Saturday, October 14, 2006

Its Much Better

I cannot believe the amount of support we have gotten this past couple of weeks from our family friends and people who don't even know us. All I want to do is brag about these people. Some show it in different ways than others do.
I am honored to have these people in my life. And am thrilled that we have met others via the OC website.
This past week essentially was a 180 degree turn from our week before. I had a strong week at work and just in talking to people. I think mainly because I did not have to tell the our story to too many people this week. That in itself was a good thing for us to get on with this.
If you had asked me or if I had told you the story two weeks ago I would be telling it differently than I would be now.
Now it is more of a positive thing. Positive thoughts keeps snowballing into more positive thinking. Sheesh I sound like a self help book, but it is so true. And the more optimistic and encouraging people that post on here, call us, or we run into from day to day has increased as well. I love you guys!
As for Emma this week her numbers were all over the board and not necessarily in the range we needed her to be in. It is evident that her Honeymoon phase is still presently strong and that is definitely helping us and Emma take things a little less intensely as it would if she needed to mix insuilns and receive them more than once a day. With saying that we have lowered her dose of NPH (long lasting) insulin from 2 units to 1.5. So time will tell.
At the beginning of the week I couldn't give her the insulin without hurting her. Man did I feel like a heel. We try everything in our power for Emma not to hurt but the first thing I do when I get up is to frighten her and hurt her.
However since Thursday she has actually thanked me after I gave her her doses. Also I believe that she is so close to be testing her self soon it is scary. She is a extremely quick learner and is so resilient. She actually now will take the pen and try to test herself.
When was the first time you or you let your child test themselves? How did it feel? For them/for you? I am looking also for the code for the nav bar from the OC website. If anyone can give it to me it would be awesome if that is acceptable protocol. If not I will email for it again.
Oh yea one more thing. Emma finally got her bracelet. It is beautiful. I will post a pic of it her later but for now I have to go for a Tims Run. Large double double all the way!!

7 comments:

Major Bedhead said...

I have the code. Email me at book _ ish at yahoo dot com. I'm happy to forward it. But email Tiffany again so she can add you to her list.

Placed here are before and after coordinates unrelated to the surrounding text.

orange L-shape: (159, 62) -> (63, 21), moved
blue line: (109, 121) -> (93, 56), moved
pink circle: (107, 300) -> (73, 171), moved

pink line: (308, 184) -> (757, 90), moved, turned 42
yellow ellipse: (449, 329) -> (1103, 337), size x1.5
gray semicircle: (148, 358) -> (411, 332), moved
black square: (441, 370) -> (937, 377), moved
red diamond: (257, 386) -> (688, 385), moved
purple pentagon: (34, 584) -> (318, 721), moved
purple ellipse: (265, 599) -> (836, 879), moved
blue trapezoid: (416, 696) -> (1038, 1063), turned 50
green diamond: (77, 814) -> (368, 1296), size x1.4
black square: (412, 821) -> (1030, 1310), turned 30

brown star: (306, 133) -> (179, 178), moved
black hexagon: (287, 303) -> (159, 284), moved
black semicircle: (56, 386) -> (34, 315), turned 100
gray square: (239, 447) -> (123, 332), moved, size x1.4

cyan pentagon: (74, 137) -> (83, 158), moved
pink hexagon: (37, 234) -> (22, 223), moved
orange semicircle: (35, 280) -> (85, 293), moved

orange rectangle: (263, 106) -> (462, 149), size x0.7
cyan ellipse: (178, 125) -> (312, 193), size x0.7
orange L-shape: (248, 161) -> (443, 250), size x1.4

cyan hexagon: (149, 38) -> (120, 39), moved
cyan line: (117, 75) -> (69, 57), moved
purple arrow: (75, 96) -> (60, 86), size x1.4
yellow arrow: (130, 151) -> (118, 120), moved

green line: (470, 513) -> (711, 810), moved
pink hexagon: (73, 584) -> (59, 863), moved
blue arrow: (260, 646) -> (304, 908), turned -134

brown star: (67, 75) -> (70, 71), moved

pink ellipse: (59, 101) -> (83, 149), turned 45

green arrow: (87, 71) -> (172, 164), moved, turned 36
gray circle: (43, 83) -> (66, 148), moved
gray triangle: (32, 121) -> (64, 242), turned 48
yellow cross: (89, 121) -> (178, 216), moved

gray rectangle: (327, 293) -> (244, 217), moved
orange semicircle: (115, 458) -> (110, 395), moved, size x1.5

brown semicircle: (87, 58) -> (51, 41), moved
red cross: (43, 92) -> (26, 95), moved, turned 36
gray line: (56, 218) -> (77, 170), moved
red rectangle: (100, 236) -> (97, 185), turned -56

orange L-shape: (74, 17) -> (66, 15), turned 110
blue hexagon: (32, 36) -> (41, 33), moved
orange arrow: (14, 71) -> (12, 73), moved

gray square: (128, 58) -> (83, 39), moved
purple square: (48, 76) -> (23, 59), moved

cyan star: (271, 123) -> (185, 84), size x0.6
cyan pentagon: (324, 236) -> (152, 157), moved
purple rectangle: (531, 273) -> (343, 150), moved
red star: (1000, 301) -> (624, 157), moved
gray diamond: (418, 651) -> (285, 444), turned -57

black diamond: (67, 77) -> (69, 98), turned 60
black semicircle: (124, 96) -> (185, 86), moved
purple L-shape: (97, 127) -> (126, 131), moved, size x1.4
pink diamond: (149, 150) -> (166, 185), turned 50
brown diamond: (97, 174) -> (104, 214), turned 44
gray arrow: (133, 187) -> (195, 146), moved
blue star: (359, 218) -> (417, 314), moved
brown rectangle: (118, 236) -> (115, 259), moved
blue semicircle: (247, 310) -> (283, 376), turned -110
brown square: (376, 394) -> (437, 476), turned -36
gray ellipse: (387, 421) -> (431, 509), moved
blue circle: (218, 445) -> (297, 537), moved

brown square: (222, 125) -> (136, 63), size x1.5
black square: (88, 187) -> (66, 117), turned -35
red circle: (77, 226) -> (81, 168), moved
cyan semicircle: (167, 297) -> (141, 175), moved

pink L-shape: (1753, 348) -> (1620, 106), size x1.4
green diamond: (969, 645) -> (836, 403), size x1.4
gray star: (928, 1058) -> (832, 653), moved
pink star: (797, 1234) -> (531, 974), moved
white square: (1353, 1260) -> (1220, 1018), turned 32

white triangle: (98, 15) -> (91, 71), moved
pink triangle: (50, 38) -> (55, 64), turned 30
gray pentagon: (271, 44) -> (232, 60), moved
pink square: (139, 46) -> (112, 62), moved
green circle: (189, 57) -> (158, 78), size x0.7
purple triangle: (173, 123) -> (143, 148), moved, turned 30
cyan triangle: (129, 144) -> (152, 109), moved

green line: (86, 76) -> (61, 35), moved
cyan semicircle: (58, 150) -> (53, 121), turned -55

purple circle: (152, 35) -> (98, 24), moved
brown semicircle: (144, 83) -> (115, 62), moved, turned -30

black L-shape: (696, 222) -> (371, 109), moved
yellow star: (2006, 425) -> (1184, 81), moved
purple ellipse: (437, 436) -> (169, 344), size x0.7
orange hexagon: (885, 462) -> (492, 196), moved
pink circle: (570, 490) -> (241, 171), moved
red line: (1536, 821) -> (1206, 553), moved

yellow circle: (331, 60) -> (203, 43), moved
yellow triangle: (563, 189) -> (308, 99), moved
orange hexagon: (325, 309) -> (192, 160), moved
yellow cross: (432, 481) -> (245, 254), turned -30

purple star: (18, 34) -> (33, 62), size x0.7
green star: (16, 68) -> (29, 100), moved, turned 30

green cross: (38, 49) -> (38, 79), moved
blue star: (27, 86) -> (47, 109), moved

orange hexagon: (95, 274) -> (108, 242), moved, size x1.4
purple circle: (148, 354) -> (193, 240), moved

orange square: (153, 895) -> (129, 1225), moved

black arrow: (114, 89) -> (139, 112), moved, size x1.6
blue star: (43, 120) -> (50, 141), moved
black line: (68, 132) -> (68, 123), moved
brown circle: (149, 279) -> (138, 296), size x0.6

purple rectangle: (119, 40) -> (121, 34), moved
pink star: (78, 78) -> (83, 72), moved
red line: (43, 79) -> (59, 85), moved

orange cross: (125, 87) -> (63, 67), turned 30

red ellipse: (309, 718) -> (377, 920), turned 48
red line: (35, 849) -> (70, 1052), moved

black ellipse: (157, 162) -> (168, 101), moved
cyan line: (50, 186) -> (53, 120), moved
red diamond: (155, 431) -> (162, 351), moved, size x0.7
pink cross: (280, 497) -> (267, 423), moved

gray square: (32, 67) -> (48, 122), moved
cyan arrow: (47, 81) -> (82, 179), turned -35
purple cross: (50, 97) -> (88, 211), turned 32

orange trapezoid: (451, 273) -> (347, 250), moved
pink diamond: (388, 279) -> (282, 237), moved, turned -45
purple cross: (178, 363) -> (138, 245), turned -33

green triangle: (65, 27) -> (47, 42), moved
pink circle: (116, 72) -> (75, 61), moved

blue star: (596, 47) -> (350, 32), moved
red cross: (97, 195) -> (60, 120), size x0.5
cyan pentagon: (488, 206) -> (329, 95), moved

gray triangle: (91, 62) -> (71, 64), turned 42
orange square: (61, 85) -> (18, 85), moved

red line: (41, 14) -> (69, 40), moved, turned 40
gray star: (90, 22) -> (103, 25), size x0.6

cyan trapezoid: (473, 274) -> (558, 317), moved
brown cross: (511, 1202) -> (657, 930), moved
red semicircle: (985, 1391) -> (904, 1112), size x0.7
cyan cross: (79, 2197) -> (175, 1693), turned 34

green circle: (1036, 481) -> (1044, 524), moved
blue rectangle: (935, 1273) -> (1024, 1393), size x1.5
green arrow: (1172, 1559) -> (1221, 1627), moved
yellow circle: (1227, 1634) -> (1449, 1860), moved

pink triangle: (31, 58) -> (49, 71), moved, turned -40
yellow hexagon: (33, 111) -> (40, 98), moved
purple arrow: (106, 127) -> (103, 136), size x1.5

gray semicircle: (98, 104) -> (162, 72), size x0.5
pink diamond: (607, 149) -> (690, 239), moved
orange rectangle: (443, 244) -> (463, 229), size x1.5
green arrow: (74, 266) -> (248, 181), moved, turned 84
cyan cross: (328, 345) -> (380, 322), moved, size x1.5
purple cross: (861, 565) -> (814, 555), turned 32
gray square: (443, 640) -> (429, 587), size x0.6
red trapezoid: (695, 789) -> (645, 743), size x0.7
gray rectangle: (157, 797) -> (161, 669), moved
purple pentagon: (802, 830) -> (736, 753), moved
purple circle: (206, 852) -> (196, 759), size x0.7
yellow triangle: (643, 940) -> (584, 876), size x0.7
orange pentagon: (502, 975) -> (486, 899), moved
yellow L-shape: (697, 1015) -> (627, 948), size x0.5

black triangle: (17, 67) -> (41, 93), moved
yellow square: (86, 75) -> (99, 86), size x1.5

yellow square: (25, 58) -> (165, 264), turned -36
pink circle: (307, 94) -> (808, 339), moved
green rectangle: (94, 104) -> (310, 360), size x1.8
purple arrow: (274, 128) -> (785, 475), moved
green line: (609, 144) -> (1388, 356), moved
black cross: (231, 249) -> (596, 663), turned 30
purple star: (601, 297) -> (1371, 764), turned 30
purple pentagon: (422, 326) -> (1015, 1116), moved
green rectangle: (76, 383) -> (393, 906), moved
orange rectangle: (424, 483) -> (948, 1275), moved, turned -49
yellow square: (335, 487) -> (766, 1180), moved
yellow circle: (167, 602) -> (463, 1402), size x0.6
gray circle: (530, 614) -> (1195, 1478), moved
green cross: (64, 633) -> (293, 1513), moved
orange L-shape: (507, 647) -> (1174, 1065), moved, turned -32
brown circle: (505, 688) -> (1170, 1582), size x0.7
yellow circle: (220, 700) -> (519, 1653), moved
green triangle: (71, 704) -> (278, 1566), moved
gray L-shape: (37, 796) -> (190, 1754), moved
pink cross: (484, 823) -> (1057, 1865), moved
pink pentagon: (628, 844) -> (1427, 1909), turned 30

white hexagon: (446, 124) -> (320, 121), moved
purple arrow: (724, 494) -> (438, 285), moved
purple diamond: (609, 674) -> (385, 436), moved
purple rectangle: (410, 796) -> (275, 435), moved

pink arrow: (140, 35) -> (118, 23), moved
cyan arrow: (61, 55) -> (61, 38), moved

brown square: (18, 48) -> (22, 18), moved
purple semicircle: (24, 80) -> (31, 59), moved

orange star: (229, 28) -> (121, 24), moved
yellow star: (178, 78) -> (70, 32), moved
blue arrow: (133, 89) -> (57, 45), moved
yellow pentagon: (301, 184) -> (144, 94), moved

O was 6 or 7 before she started testing herself. She just never wanted to and I didn't push it.

Have you checked out www.childrenwithdiabetes.com yet? It's a fantastic site, loads of info, and there's a parent's support email list, which is busy, but has been very helpful to me over the years.

Jenn said...

I am so happy to hear these words out of your mouth. I was getting a bit worried about you and how hard this was for you. I know its not the end of the hardships of this disease but its a start right? I want to thank all of you who have been supporting my brother, Denise and Emma and you dont even know them!! I am so happy there is such a huge support system out there for them. I am not in the same city as them and its hard for me cause I dont "really" know whats going on or how to help them. So THANK YOU!!! I have been checking out your blogs to help myself understand this too.

Anonymous said...

You all have turned an important corner in this. Keep your eyes on that little one. She is destined for great things. Look how she helped you two cope. There is a plan in this life for her. BRAVO to all of you.

Minnesota Nice said...
This comment has been removed by a blog administrator.
Minnesota Nice said...

I am a big believer in momentum - positive thoughts definitely snowball on themselves (yeah, negative ones do too).
When I read that Emma thanked you after her doses I started crying, thinking what a dear precious jewel you have. (Also, your sis sounds pretty cool too BTW).
Have a great week ahead.

Kerri. said...

Positive thinking. I agree - it's one of the best snowball effects going. :)

Re: the honeymooning phase for Emma, I honeymooned for a very long time when I was diagnosed. I wasn't managing my diabetes at the time (thanks, Mom and Dad!) but I know the honeymoon made it easier to deal with meals but tricky with some sneaky low bloodsugars. And I think I was testing my own bloodsugar at the outset (age 6)but I had no clue what the numbers meant. I'll have to ask my mom when I started handling more of the navigations. I let you know what she says.

All the best to you guys this week. We're thinking about you!

-- Kerri.

Anonymous said...

Hi there, I found you from the OC website. I have just added a link to your blog.

I have a close friend whose 4 year old was just diagnosed so I am going to point her mom to this blog so she can see that she is not alone.

Oh and keep up those positive thoughts!